We’re visiting the toilet again.
I call it a toilet, some countries euphemistically refer to it as the ‘bathroom’ or a ‘restroom’. To call it by its real name offends their warped sensibilities; they are to afraid to refer to anything that promotes/suggests certain body parts or bodily functions. I wonder who these paranoid people are?
A restroom, for pities sake! I have never rested in one yet.
OR …
If you are already a toilet paper conservationist or have switched to cloth (oh yeah, some use cloth toilet paper), please share other ways that we can conserve paper.
Well, the first part is easy.
I have long adopted the European/South American bidet-style of washing my bum after an initial wipe with two pieces of toilet paper. to get rid of the ‘dags’*.
I don’t actually have a bidet, but my shower has a hose with a rosette nozzle that does the job fine.
You can get kits to attach to your cistern, but that is a cold water job.

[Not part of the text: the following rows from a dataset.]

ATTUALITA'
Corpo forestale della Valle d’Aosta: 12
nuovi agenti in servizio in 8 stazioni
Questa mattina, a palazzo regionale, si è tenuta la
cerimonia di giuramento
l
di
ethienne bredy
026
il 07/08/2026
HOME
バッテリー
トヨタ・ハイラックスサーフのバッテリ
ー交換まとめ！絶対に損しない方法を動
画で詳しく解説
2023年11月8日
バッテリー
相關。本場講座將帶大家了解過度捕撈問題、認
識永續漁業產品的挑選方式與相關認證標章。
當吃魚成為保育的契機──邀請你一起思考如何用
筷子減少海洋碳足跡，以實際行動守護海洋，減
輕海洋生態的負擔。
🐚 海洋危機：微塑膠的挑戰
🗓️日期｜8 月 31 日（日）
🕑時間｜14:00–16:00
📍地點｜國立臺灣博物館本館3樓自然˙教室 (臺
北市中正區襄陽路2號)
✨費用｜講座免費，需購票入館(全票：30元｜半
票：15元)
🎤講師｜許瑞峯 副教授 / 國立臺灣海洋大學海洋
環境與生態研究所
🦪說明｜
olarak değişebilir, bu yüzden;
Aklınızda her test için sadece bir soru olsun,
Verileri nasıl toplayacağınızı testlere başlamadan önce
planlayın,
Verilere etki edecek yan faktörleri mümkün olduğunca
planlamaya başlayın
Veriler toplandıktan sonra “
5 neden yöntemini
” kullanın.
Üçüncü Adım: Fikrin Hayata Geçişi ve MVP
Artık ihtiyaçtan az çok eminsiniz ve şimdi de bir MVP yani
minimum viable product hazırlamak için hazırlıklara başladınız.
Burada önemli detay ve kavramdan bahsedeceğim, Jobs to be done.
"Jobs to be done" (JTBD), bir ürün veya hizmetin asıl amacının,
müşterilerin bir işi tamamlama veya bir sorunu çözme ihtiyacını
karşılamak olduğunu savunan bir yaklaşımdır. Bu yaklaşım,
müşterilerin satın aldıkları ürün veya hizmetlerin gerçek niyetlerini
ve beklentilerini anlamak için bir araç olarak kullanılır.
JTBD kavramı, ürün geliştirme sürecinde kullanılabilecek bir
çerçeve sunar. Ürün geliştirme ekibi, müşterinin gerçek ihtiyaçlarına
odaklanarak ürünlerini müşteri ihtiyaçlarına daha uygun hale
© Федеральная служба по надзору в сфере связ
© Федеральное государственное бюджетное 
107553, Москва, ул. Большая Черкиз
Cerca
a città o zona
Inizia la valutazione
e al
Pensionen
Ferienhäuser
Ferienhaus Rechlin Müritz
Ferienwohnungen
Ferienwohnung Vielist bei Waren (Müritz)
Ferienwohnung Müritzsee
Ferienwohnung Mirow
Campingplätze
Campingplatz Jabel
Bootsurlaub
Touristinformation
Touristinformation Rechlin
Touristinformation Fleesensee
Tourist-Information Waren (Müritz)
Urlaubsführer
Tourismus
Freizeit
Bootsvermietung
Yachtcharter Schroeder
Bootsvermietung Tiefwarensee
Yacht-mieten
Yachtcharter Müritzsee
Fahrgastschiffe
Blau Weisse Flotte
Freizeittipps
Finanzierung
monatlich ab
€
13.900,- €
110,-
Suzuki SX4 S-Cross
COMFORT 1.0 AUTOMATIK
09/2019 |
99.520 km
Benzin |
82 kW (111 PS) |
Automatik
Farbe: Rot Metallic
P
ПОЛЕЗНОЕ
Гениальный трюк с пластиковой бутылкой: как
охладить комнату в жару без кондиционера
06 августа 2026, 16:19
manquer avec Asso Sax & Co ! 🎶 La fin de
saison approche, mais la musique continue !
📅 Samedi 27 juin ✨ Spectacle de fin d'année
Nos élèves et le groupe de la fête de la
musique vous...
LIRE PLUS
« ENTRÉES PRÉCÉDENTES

The cost of such a kit, would soon be offset by the saving in toilet paper.
Washing your bum is certainly a lot more hygienic than smearing faeces across you skin then wiping hard using a lot of paper to make them disappear.
*dags – the crap encrusted wool that dangles behind a sheep.
Hence the phrase, “Rattle your dags” when you want someone to hurry up. Because when a sheep so endowed runs, sometimes the hardened dags actually rattle.